BMTA Admits Bus Shortages Affect Transit Service, Vows To Address Issues

The Bangkok Mass Transit Authority (BMTA) revealed that its public bus service had seen critical vehicle shortages on nearly 27 routes, affecting nearly 90% of commuters.

BMTA director Kittikan Chomdoung Charuworapolkul said the BTMA had 2,885 buses in total. However, not all vehicles are in good working order, and most have been in service for five to 25 years.

Moreover, older buses are often out of service for repairs, he stated, adding that the pandemic has also affected the sector.

According to Mr. Kittikan, the BMTA served 800,000-900,000 passengers per day on trips totaling 19,000 every 24 hours. However, the Covid-19 pandemic has forced the agency to make route and schedule changes.

It also had strict disease control measures, such as limiting the number of passengers allowed on each bus.

In the last two years, the BMTA has logged only 200,000 passengers per day, compared to 400,000 before, with total trips reduced to 17,000 per day as well.

After Thailand reopened and the government lifted the strictest measures against Covid-19, the number of daily passengers increased to 700,000 and daily commuters to 19,000. However, complaints continue to be filed about the city’s public bus service quality.
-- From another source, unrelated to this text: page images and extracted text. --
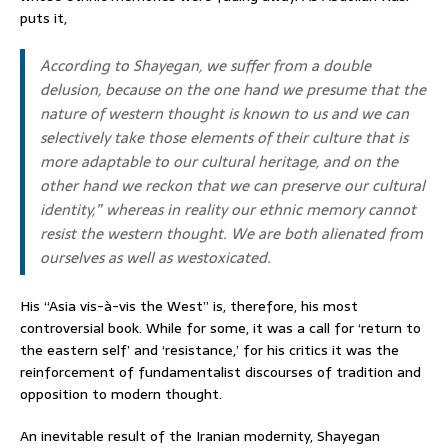
puts it,
According to Shayegan, we suffer from a double
delusion, because on the one hand we presume that the
nature of western thought is known to us and we can
selectively take those elements of their culture that is
more adaptable to our cultural heritage, and on the
other hand we reckon that we can preserve our cultural
identity,” whereas in reality our ethnic memory cannot
resist the western thought. We are both alienated from
ourselves as well as westoxicated.
His “Asia vis-à-vis the West” is, therefore, his most
controversial book. While for some, it was a call for ‘return to
the eastern self’ and ‘resistance,’ for his critics it was the
reinforcement of fundamentalist discourses of tradition and
opposition to modern thought.
An inevitable result of the Iranian modernity, Shayegan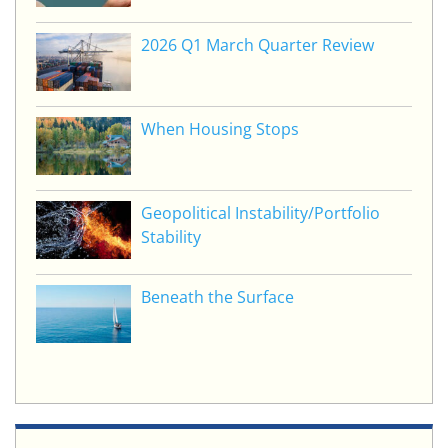
2026 Q1 March Quarter Review
When Housing Stops
Geopolitical Instability/Portfolio
Stability
Beneath the Surface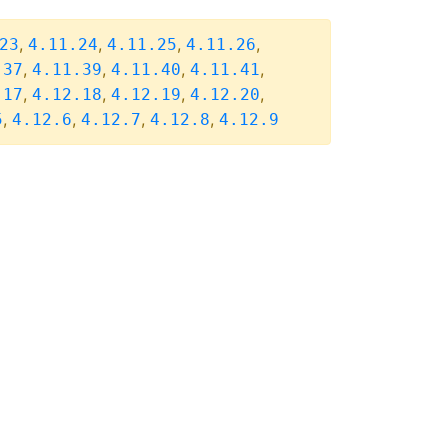
,
,
,
,
23
4.11.24
4.11.25
4.11.26
,
,
,
,
.37
4.11.39
4.11.40
4.11.41
,
,
,
,
.17
4.12.18
4.12.19
4.12.20
,
,
,
,
5
4.12.6
4.12.7
4.12.8
4.12.9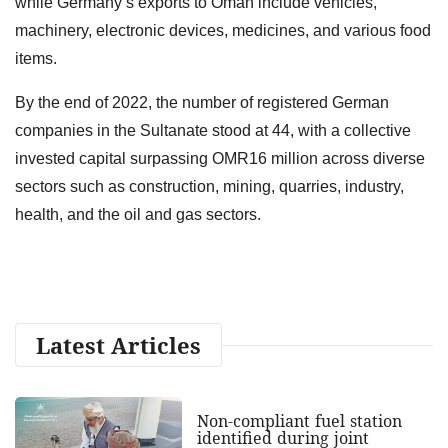
while Germany’s exports to Oman include vehicles,
machinery, electronic devices, medicines, and various food
items.
By the end of 2022, the number of registered German
companies in the Sultanate stood at 44, with a collective
invested capital surpassing OMR16 million across diverse
sectors such as construction, mining, quarries, industry,
health, and the oil and gas sectors.
Latest Articles
Non-compliant fuel station
identified during joint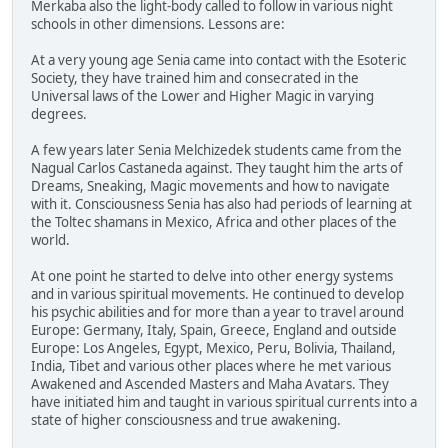
Merkaba also the light-body called to follow in various night
schools in other dimensions. Lessons are:
At a very young age Senia came into contact with the Esoteric
Society, they have trained him and consecrated in the
Universal laws of the Lower and Higher Magic in varying
degrees.
A few years later Senia Melchizedek students came from the
Nagual Carlos Castaneda against. They taught him the arts of
Dreams, Sneaking, Magic movements and how to navigate
with it. Consciousness Senia has also had periods of learning at
the Toltec shamans in Mexico, Africa and other places of the
world.
At one point he started to delve into other energy systems
and in various spiritual movements. He continued to develop
his psychic abilities and for more than a year to travel around
Europe: Germany, Italy, Spain, Greece, England and outside
Europe: Los Angeles, Egypt, Mexico, Peru, Bolivia, Thailand,
India, Tibet and various other places where he met various
Awakened and Ascended Masters and Maha Avatars. They
have initiated him and taught in various spiritual currents into a
state of higher consciousness and true awakening.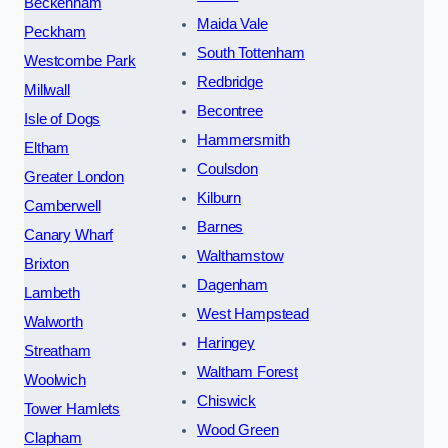
Beckenham
Maida Vale
Peckham
South Tottenham
Westcombe Park
Redbridge
Millwall
Becontree
Isle of Dogs
Hammersmith
Eltham
Coulsdon
Greater London
Kilburn
Camberwell
Barnes
Canary Wharf
Walthamstow
Brixton
Dagenham
Lambeth
West Hampstead
Walworth
Haringey
Streatham
Waltham Forest
Woolwich
Chiswick
Tower Hamlets
Wood Green
Clapham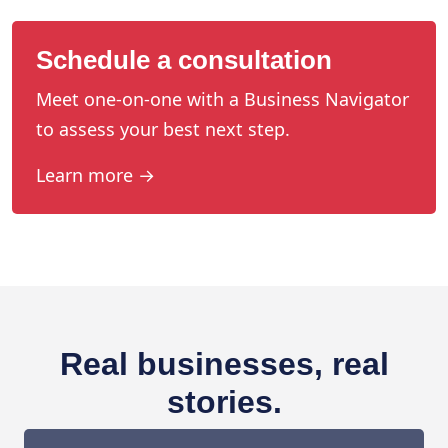
Schedule a consultation
Meet one-on-one with a Business Navigator
to assess your best next step.
Learn more →
Real businesses, real
stories.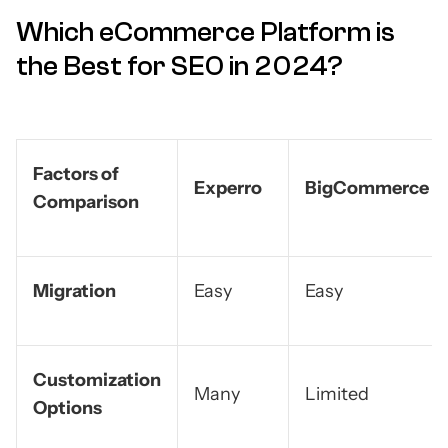
Which eCommerce Platform is
the Best for SEO in 2024?
Factors of
Experro
BigCommerce
Comparison
Migration
Easy
Easy
Customization
Many
Limited
Options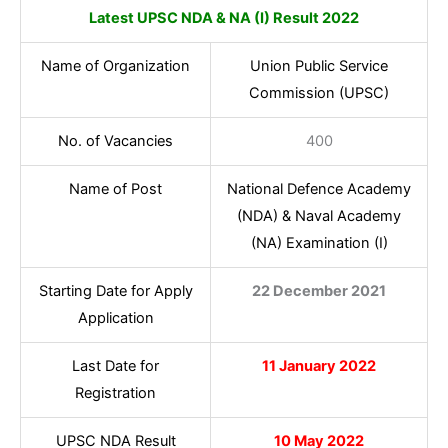
Latest UPSC NDA & NA (I) Result 2022
Name of Organization
Union Public Service
Commission (UPSC)
No. of Vacancies
400
Name of Post
National Defence Academy
(NDA) & Naval Academy
(NA) Examination (I)
Starting Date for Apply
22 December 2021
Application
Last Date for
11 January 2022
Registration
UPSC NDA Result
10 May 2022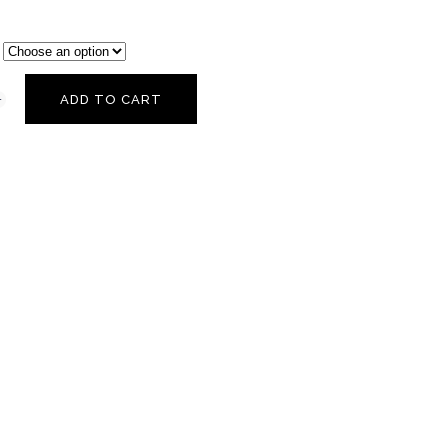
ADD TO CART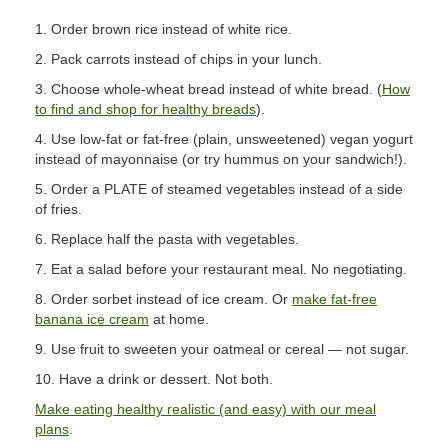
1. Order brown rice instead of white rice.
2. Pack carrots instead of chips in your lunch.
3. Choose whole-wheat bread instead of white bread. (
How
to find and shop for healthy breads
).
4. Use low-fat or fat-free (plain, unsweetened) vegan yogurt
instead of mayonnaise (or try hummus on your sandwich!).
5. Order a PLATE of steamed vegetables instead of a side
of fries.
6. Replace half the pasta with vegetables.
7. Eat a salad before your restaurant meal. No negotiating.
8. Order sorbet instead of ice cream. Or
make fat-free
banana ice cream
at home.
9. Use fruit to sweeten your oatmeal or cereal — not sugar.
10. Have a drink or dessert. Not both.
Make eating healthy realistic (and easy) with our meal
plans
.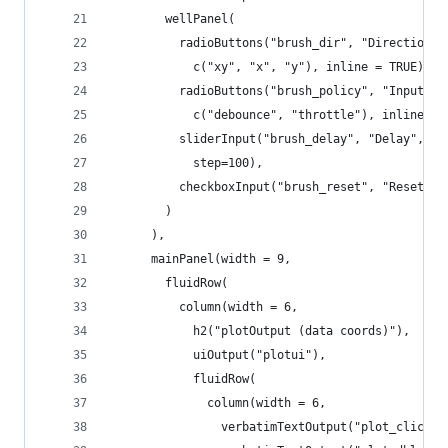
        wellPanel(
          radioButtons("brush_dir", "Direction(s
            c("xy", "x", "y"), inline = TRUE),
          radioButtons("brush_policy", "Input ra
            c("debounce", "throttle"), inline = 
          sliderInput("brush_delay", "Delay", mi
            step=100),
          checkboxInput("brush_reset", "Reset on
        )
      ),
      mainPanel(width = 9,
        fluidRow(
          column(width = 6,
            h2("plotOutput (data coords)"),
            uiOutput("plotui"),
            fluidRow(
              column(width = 6,
                verbatimTextOutput("plot_clickin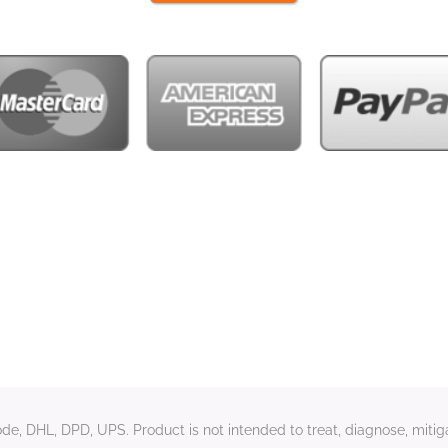
e, DHL, DPD, UPS. Product is not intended to treat, diagnose, mitiga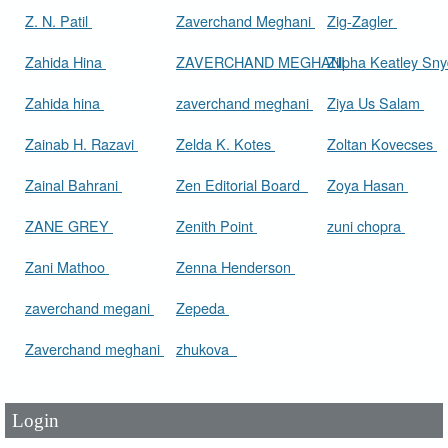
Z. N. Patil
Zaverchand Meghani
Zig-Zagler
Zahida Hina
ZAVERCHAND MEGHANI
Zilpha Keatley Sn
Zahida hina
zaverchand meghani
Ziya Us Salam
Zainab H. Razavi
Zelda K. Kotes
Zoltan Kovecses
Zainal Bahrani
Zen Editorial Board
Zoya Hasan
ZANE GREY
Zenith Point
zuni chopra
Zani Mathoo
Zenna Henderson
zaverchand megani
Zepeda
User Id
*
Zaverchand meghani
zhukova
Password
*
Login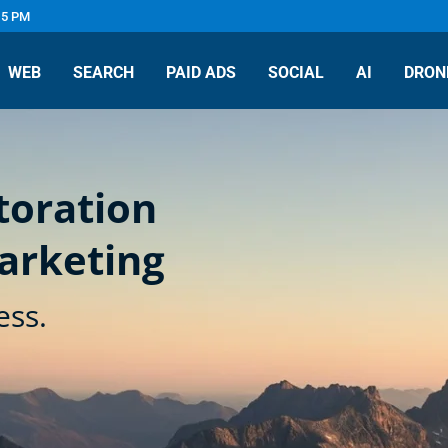
 5 PM
WEB
SEARCH
PAID ADS
SOCIAL
AI
DRON
toration
arketing
ess.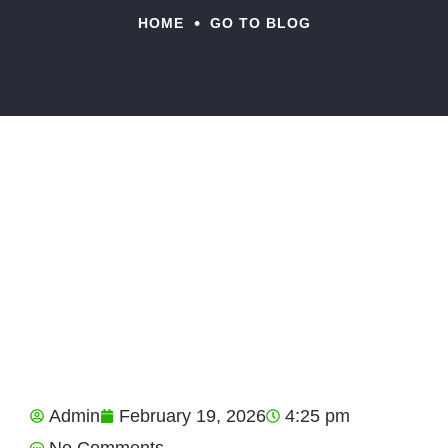
•
HOME
GO TO BLOG
Admin
February 19, 2026
4:25 pm
No Comments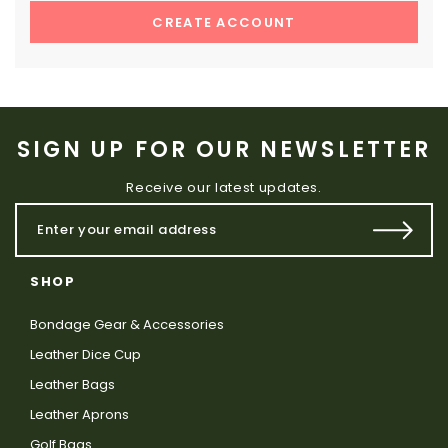
CREATE ACCOUNT
SIGN UP FOR OUR NEWSLETTER
Receive our latest updates.
SHOP
Bondage Gear & Accessories
Leather Dice Cup
Leather Bags
Leather Aprons
Golf Bags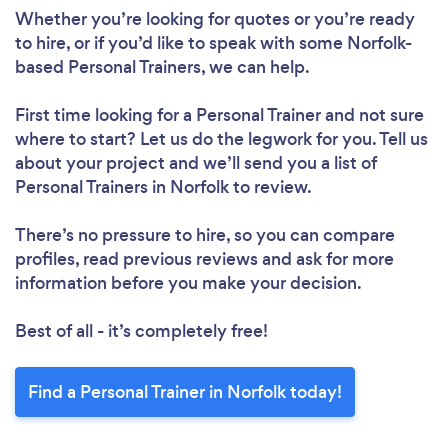
Whether you’re looking for quotes or you’re ready
to hire, or if you’d like to speak with some Norfolk-
based Personal Trainers, we can help.
Loading...
First time looking for a Personal Trainer
and not sure
Please wait ...
where to start? Let us do the legwork for you. Tell us
about your project and we’ll send you a list of
Personal Trainers in Norfolk to review.
There’s no pressure to hire, so you can compare
profiles, read previous reviews and ask for more
information before you make your decision.
Best of all - it’s completely free!
Find a Personal Trainer in Norfolk today!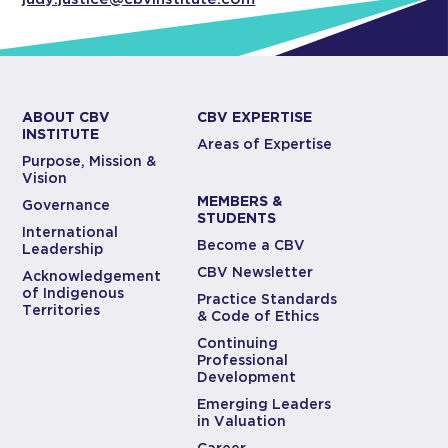
ABOUT CBV
CBV EXPERTISE
INSTITUTE
Areas of Expertise
Purpose, Mission &
Vision
MEMBERS &
Governance
STUDENTS
International
Become a CBV
Leadership
CBV Newsletter
Acknowledgement
of Indigenous
Practice Standards
Territories
& Code of Ethics
Continuing
Professional
Development
Emerging Leaders
in Valuation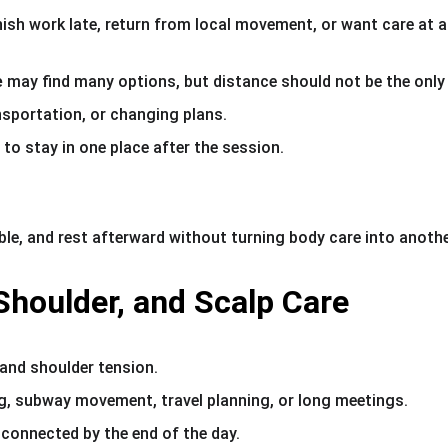
nish work late, return from local movement, or want care at a
e
 may find many options, but distance should not be the only
ansportation, or changing plans.
o stay in one place after the session.
le, and rest afterward without turning body care into anothe
houlder, and Scalp Care
nd shoulder tension.
ng, subway movement, travel planning, or long meetings.
 connected by the end of the day.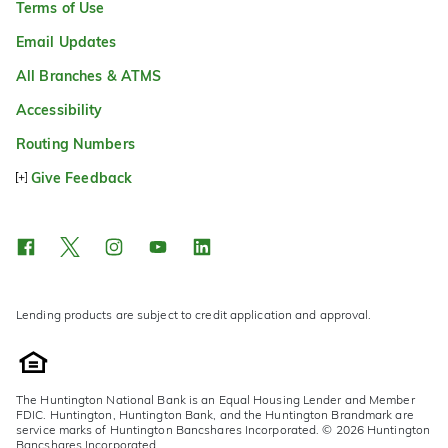
Terms of Use
Email Updates
All Branches & ATMS
Accessibility
Routing Numbers
Give Feedback
Lending products are subject to credit application and approval.
The Huntington National Bank is an Equal Housing Lender and Member
FDIC. Huntington, Huntington Bank, and the Huntington Brandmark are
service marks of Huntington Bancshares Incorporated. © 2026 Huntington
Bancshares Incorporated.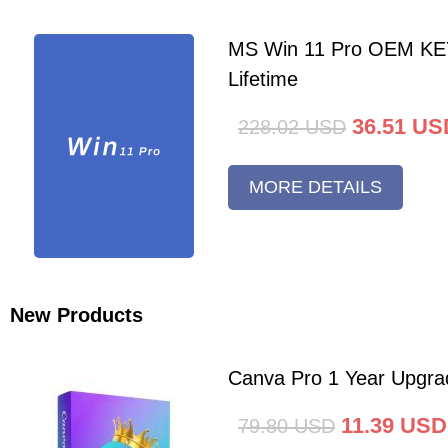
MS Win 11 Pro OEM K
Lifetime
36.51
US
228.02
USD
MORE DETAILS
New Products
Canva Pro 1 Year Upgra
11.39
USD
79.80
USD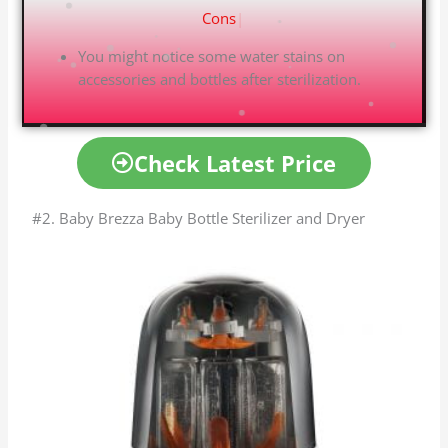
C
|
You might notice some water stains on
accessories and bottles after sterilization.
Check Latest Price
#2. Baby Brezza Baby Bottle Sterilizer and Dryer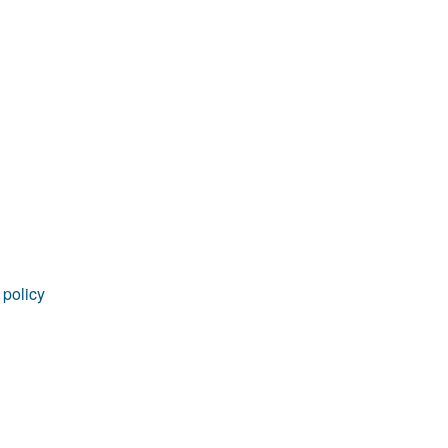
rticles
 policy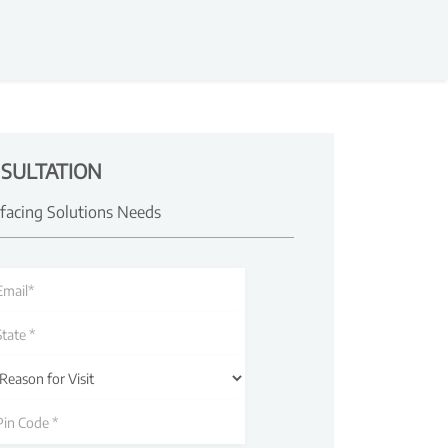
SULTATION
rfacing Solutions Needs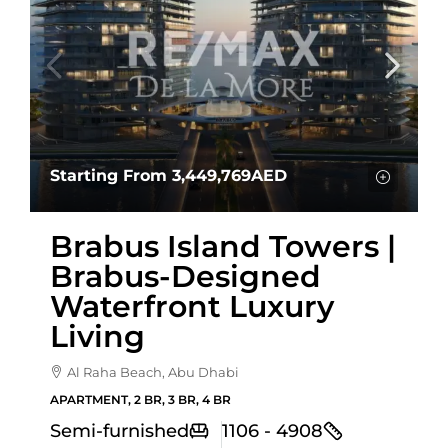
Starting From
3,449,769AED
Brabus Island Towers |
Brabus-Designed
Waterfront Luxury
Living
Al Raha Beach, Abu Dhabi
APARTMENT, 2 BR, 3 BR, 4 BR
Semi-furnished
1106 - 4908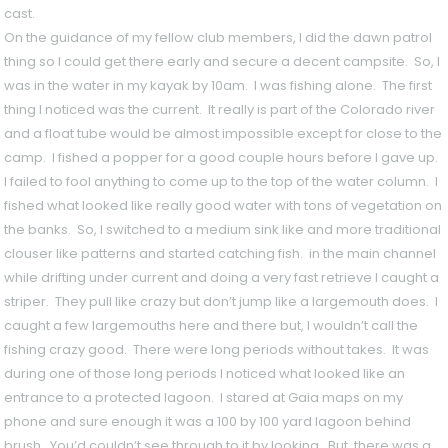
cast.
On the guidance of my fellow club members, I did the dawn patrol
thing so I could get there early and secure a decent campsite. So, I
was in the water in my kayak by 10am. I was fishing alone. The first
thing I noticed was the current. It really is part of the Colorado river
and a float tube would be almost impossible except for close to the
camp. I fished a popper for a good couple hours before I gave up.
I failed to fool anything to come up to the top of the water column. I
fished what looked like really good water with tons of vegetation on
the banks. So, I switched to a medium sink like and more traditional
clouser like patterns and started catching fish. in the main channel
while drifting under current and doing a very fast retrieve I caught a
striper. They pull like crazy but don’t jump like a largemouth does. I
caught a few largemouths here and there but, I wouldn’t call the
fishing crazy good. There were long periods without takes. It was
during one of those long periods I noticed what looked like an
entrance to a protected lagoon. I stared at Gaia maps on my
phone and sure enough it was a 100 by 100 yard lagoon behind
brush. You’d couldn’t see through to it by looking. But, there was a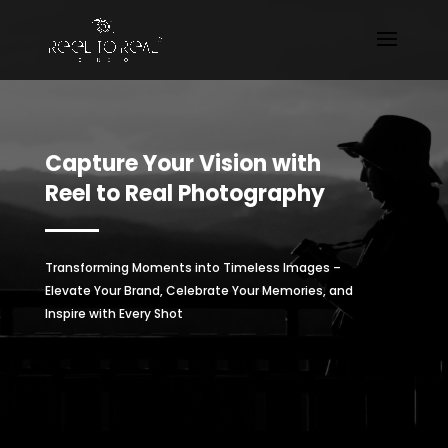
Capture Your Vision with
Reel to Real Photography
Transforming Moments into Timeless Images –
Elevate Your Brand, Celebrate Your Memories, and
Inspire with Every Shot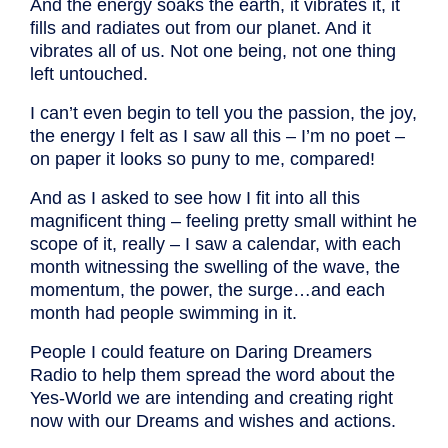
And the energy soaks the earth, it vibrates it, it
fills and radiates out from our planet. And it
vibrates all of us. Not one being, not one thing
left untouched.
I can’t even begin to tell you the passion, the joy,
the energy I felt as I saw all this – I’m no poet –
on paper it looks so puny to me, compared!
And as I asked to see how I fit into all this
magnificent thing – feeling pretty small withint he
scope of it, really – I saw a calendar, with each
month witnessing the swelling of the wave, the
momentum, the power, the surge…and each
month had people swimming in it.
People I could feature on Daring Dreamers
Radio to help them spread the word about the
Yes-World we are intending and creating right
now with our Dreams and wishes and actions.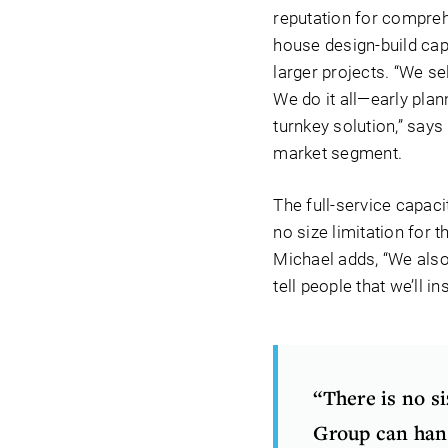
reputation for compreh
house design-build capa
larger projects. “We se
We do it all—early pla
turnkey solution,” says
market segment.
The full-service capac
no size limitation for 
Michael adds, “We also 
tell people that we’ll i
“There is no s
Group can han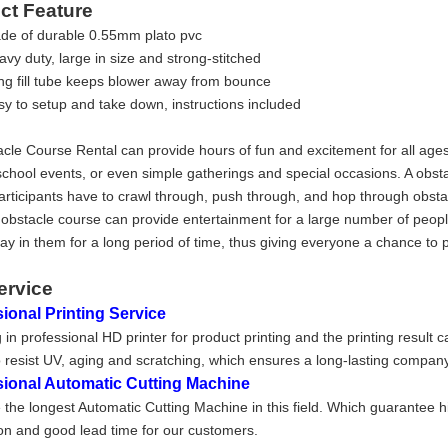
ct Feature
de of durable 0.55mm plato pvc
vy duty, large in size and strong-stitched
ng fill tube keeps blower away from bounce
sy to setup and take down, instructions included
cle Course Rental can provide hours of fun and excitement for all ages
school events, or even simple gatherings and special occasions. A obstac
rticipants have to crawl through, push through, and hop through obstac
 obstacle course can provide entertainment for a large number of peop
tay in them for a long period of time, thus giving everyone a chance to 
ervice
ional Printing Service
 in professional HD printer for product printing and the printing result 
 resist UV, aging and scratching, which ensures a long-lasting company
sional Automatic Cutting Machine
the longest Automatic Cutting Machine in this field. Which guarantee h
on and good lead time for our customers.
The BMTA assessments found problems caused by a shortage of buses, bus drivers, and fare collectors. Numerous complaints about service hours mismanagement have also been received.

Mr. Kittikan cited additional agency research to reveal that critical service shortages had been reported on 27 out of 107 routes, which accounts for 25% of total services.

However, the BTMA is committed to improving bus service and has announced that it would reschedule service times for those problematic routes, especially during the evening hours.

While budget constraints make it impossible to buy new buses, the agency will add more vehicles on certain overcrowded routes, he went on.

Separate surveys have also shown problems in the capital’s transit system. The Bangkok Poll, conducted by Bangkok University from June 17-21, showed that most residents had experienced difficulties with the public bus service.

Approximately 89.1% of the respondents said they had to wait a long time at the bus stop, while 44.4% percent reported that buses were full and occasionally impossible to board. Also, 35.5% of those surveyed stated that the buses were dirty, old, and in poor condition.

The bus shortage has affected the daily activities of 77.4% of respondents, who said they are often late for work or school due to the critical transportation situation, and 61.4% needed to use an alternative means of transportation.